On whether the immature nature of Indian wealth management business had played a role in the exit, Gapp said it was a factor to the extent that it impacts the ability to grow the business as one might have wished, to get it to the point of acceptable profitability.
Wealth management is an industry that is fragmented despite some recent consolidation, where laws and regulations are still forming, the product range is relatively limited, said Shiv Gupta, managing director, RBS Private Banking India.
The wealth management market in India is very small compared to the developed nations with total AUMs of $30 billion. This, experts say, is because high networth individuals (HNIs) in India invest most of their wealth in real estate and gold.
According to Karvy Wealth Report, at the end of FY13, Indian individual wealth in financial assets stands at R109.86 lakh crore whereas Indian individual wealth in physical assets (gold and real estate investments) stands at R92.06 lakh crore. Out of the R109.86 lakh crore, only R26.03 lakh crore is in equity.

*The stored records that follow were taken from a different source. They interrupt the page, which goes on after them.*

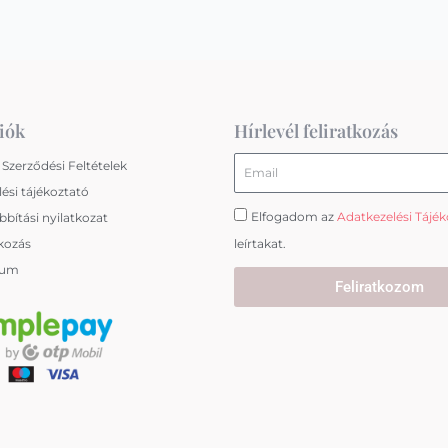
iók
Hírlevél feliratkozás
Email
 Szerződési Feltételek
ési tájékoztató
Elfogadom az
Adatkezelési Tájé
bítási nyilatkozat
kozás
leírtakat.
zum
Feliratkozom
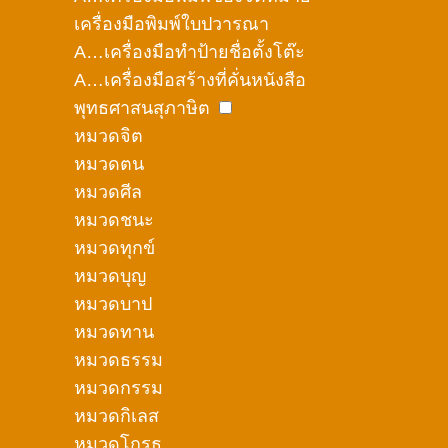
เครื่องมือพิมพ์ใบปวารณา
A…เครื่องมือทำป้ายชื่อตั้งโต๊ะ
A…เครื่องมือสร้างที่คั่นหนังสือ
พุทธศาสนสุภาษิต
หมวดจิต
หมวดตน
หมวดศีล
หมวดชนะ
หมวดทุกข์
หมวดบุญ
หมวดบาป
หมวดทาน
หมวดธรรม
หมวดกรรม
หมวดกิเลส
หมวดโกรธ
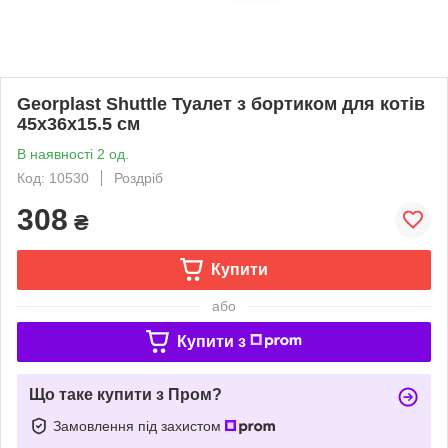
Georplast Shuttle Туалет з бортиком для котів
45x36x15.5 см
В наявності 2 од.
Код: 10530
Роздріб
308
₴
Купити
або
Купити з
Що таке купити з Пром?
Замовлення під захистом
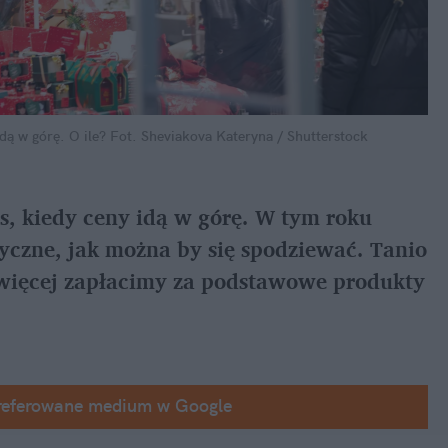
ą w górę. O ile?
Fot. Sheviakova Kateryna / Shutterstock
s, kiedy ceny idą w górę. W tym roku 
yczne, jak można by się spodziewać. Tanio 
e więcej zapłacimy za podstawowe produkty 
referowane medium w Google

It is true that a high proportion of investments tend to be in real assets due to the prevailing economic and interest rate environment but over the past few years, we have also seen considerable interest in fixed income and money market instruments across varying degrees of credit quality, tenors and investment strategies, added Gupta. HSBC declined to comment on the story and an email sent to Citi Bank India, remained unanswered.
According to a senior wealth management executive, the businesses of these banks were anyway too small in India. Other reasons behind their exit, he said, could be that Indian HNIs invested only in low-risk portfolios, which did not earn the banks much money.
Even Indian regulations have played a part in these exits. Foreign bankers also took a hit when market regulator Sebi in August 2009 banned entry load to mutual fund distributors. through which they used to charge 2.25% of the investments up front.
A large number of HNIs in India had their money in Swiss accounts and, after the black money issue, people got wary when these banks came to India. Their fear was if they have accounts in these banks, their money would come under the purview of the RBI which was not the case in Swiss accounts, he said. Last month, HSBC settled a case for an undisclosed amount wherein it was alleged that the client had faced huge losses owing to the negligence of the bank in managing her portfolio. The client, had deposited R3.6 crore in MFs at the bank.